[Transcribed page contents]
━━━
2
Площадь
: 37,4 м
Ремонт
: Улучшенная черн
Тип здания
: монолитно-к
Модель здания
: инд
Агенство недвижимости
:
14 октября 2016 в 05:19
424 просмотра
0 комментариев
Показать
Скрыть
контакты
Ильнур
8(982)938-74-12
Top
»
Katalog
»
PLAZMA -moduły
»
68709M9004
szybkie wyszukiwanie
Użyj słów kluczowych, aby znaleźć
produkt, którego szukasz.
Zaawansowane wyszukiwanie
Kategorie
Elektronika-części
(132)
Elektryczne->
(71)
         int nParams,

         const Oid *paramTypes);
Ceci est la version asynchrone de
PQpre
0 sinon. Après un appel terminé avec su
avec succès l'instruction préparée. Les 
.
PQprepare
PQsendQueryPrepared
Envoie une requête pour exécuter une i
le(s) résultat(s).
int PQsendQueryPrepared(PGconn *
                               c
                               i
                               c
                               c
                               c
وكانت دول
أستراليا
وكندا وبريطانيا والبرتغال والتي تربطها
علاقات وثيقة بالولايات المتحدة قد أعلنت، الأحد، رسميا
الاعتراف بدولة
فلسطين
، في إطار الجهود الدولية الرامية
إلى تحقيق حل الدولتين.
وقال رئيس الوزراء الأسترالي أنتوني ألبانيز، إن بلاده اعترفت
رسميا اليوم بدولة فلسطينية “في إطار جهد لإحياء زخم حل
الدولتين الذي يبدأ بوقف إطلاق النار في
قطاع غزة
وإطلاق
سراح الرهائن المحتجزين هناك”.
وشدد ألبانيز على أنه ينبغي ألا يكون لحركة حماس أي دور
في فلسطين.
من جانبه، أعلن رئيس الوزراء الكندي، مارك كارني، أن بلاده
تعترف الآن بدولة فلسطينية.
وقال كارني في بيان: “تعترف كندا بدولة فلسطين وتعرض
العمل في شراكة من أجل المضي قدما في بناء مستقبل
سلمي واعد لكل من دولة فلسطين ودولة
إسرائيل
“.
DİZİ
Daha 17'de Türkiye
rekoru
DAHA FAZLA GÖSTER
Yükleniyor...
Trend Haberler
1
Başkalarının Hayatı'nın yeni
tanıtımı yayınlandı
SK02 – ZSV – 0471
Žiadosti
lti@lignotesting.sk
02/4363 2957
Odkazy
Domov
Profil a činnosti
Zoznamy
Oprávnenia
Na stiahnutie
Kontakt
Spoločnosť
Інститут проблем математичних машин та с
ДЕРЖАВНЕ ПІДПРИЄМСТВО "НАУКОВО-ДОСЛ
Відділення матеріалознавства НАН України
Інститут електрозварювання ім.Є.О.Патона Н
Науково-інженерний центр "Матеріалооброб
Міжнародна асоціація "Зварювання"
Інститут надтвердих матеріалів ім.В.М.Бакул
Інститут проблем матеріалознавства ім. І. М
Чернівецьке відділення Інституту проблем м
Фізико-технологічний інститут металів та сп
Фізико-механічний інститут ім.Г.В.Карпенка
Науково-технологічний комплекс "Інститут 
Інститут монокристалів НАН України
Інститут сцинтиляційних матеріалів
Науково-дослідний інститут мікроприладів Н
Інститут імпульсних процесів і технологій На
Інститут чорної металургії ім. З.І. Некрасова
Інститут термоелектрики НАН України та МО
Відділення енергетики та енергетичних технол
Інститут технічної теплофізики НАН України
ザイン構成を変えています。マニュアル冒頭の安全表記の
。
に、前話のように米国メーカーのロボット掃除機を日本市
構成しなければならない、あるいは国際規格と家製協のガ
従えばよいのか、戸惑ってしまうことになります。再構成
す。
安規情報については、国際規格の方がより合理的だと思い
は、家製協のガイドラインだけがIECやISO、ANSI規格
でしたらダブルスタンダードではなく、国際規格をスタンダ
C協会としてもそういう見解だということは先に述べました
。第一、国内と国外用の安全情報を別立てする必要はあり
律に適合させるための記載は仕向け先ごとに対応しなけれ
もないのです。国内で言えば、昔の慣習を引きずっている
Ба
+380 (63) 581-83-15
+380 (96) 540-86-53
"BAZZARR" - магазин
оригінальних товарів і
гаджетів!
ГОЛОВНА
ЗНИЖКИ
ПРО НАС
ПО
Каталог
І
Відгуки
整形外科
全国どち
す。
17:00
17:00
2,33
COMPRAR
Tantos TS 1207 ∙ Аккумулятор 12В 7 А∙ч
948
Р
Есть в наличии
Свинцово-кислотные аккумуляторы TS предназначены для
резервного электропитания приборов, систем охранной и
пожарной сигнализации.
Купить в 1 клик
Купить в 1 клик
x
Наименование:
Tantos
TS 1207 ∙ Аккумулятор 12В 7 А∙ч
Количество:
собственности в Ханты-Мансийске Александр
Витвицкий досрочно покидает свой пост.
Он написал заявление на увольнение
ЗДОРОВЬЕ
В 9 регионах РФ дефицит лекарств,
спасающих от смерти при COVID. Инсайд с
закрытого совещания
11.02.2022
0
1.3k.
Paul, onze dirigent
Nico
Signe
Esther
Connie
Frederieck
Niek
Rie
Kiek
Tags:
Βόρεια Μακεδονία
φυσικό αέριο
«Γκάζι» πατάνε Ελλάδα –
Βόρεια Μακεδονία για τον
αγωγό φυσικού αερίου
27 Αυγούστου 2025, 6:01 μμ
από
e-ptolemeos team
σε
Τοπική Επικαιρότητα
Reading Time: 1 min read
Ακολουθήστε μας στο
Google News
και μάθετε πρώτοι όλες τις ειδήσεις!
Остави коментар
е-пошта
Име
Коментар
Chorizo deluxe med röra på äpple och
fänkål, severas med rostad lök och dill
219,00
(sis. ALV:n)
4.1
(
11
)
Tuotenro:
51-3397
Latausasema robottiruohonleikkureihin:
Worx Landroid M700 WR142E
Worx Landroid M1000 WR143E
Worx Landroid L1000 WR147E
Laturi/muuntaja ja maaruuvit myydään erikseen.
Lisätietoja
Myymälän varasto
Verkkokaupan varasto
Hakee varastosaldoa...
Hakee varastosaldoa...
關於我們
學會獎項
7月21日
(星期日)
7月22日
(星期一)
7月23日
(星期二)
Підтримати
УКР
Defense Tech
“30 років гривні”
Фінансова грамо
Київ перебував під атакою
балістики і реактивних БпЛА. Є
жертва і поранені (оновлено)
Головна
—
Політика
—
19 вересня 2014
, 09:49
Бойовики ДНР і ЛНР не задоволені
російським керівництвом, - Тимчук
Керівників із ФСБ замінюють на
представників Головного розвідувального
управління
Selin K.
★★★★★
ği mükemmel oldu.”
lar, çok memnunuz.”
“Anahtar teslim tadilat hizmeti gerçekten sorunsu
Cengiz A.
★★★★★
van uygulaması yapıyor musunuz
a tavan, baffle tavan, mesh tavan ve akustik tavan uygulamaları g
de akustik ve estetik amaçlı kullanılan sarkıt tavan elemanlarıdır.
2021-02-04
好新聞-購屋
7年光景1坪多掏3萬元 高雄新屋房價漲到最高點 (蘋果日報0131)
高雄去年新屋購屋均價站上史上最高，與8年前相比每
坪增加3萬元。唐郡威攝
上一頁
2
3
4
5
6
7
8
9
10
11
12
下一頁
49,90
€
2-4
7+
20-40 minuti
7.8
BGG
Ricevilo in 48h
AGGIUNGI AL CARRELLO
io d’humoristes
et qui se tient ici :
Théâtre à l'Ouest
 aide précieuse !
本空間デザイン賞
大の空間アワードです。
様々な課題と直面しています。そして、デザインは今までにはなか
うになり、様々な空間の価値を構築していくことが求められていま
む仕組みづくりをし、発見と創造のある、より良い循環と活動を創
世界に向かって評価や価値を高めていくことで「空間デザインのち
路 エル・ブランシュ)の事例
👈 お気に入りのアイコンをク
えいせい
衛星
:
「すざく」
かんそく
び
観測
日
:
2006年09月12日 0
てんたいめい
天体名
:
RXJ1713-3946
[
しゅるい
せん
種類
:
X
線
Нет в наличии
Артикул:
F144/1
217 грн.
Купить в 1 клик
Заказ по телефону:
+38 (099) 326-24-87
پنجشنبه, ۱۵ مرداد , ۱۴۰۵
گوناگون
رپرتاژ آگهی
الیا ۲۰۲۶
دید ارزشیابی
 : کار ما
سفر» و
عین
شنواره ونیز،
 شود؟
━━━
Search the records for the word "رئيس". Copy each line where it appears.

### WRITTEN ANSWER
وقال رئيس الوزراء الأسترالي أنتوني ألبانيز، إن بلاده اعترفت
من جانبه، أعلن رئيس الوزراء الكندي، مارك كارني، أن بلاده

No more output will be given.